Your objective:
All that should be output is the block of lines below from the line with "[Scroll left] (686, 75)" to the line with "Rétractation/Retours (176, 1150)", both included, exactly as written.

** Opening Data for this task block **

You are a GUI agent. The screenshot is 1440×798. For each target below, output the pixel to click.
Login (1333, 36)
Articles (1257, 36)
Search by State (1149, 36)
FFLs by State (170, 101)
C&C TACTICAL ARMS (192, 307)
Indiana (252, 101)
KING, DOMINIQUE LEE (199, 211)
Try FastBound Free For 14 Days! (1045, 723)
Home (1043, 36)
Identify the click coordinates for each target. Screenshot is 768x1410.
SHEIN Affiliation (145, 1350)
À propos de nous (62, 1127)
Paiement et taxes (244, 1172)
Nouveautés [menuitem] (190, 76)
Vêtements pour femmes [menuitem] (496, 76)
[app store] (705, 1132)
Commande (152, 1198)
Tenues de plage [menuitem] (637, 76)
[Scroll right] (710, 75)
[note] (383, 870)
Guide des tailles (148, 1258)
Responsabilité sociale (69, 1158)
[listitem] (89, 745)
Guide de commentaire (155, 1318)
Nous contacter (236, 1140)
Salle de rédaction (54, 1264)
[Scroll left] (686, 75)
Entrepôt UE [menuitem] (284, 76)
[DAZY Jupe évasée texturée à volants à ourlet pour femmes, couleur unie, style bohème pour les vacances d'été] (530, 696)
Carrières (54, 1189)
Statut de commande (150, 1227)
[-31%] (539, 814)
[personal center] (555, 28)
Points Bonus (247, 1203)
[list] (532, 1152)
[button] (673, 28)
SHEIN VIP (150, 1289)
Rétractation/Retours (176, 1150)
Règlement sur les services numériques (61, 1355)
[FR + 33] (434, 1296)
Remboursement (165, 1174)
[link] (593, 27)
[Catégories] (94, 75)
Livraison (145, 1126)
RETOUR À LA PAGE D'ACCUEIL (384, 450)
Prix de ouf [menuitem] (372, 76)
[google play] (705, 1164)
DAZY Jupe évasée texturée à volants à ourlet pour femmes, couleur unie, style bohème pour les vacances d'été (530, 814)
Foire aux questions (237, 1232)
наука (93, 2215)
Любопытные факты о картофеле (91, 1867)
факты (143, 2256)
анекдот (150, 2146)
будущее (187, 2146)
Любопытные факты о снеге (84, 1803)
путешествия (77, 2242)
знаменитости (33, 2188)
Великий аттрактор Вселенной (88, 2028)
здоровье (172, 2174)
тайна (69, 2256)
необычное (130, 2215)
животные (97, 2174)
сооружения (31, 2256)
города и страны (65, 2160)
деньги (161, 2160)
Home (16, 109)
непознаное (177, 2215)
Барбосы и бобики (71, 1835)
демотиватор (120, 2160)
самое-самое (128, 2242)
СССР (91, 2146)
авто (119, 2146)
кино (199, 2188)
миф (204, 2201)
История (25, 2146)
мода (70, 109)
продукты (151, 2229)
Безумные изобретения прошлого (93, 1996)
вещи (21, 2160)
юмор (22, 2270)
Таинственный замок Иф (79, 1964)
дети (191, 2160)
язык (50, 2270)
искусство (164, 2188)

** Closing Data for this task block **

Your solution:
[Scroll left] (686, 75)
Entrepôt UE [menuitem] (284, 76)
[DAZY Jupe évasée texturée à volants à ourlet pour femmes, couleur unie, style bohème pour les vacances d'été] (530, 696)
Carrières (54, 1189)
Statut de commande (150, 1227)
[-31%] (539, 814)
[personal center] (555, 28)
Points Bonus (247, 1203)
[list] (532, 1152)
[button] (673, 28)
SHEIN VIP (150, 1289)
Rétractation/Retours (176, 1150)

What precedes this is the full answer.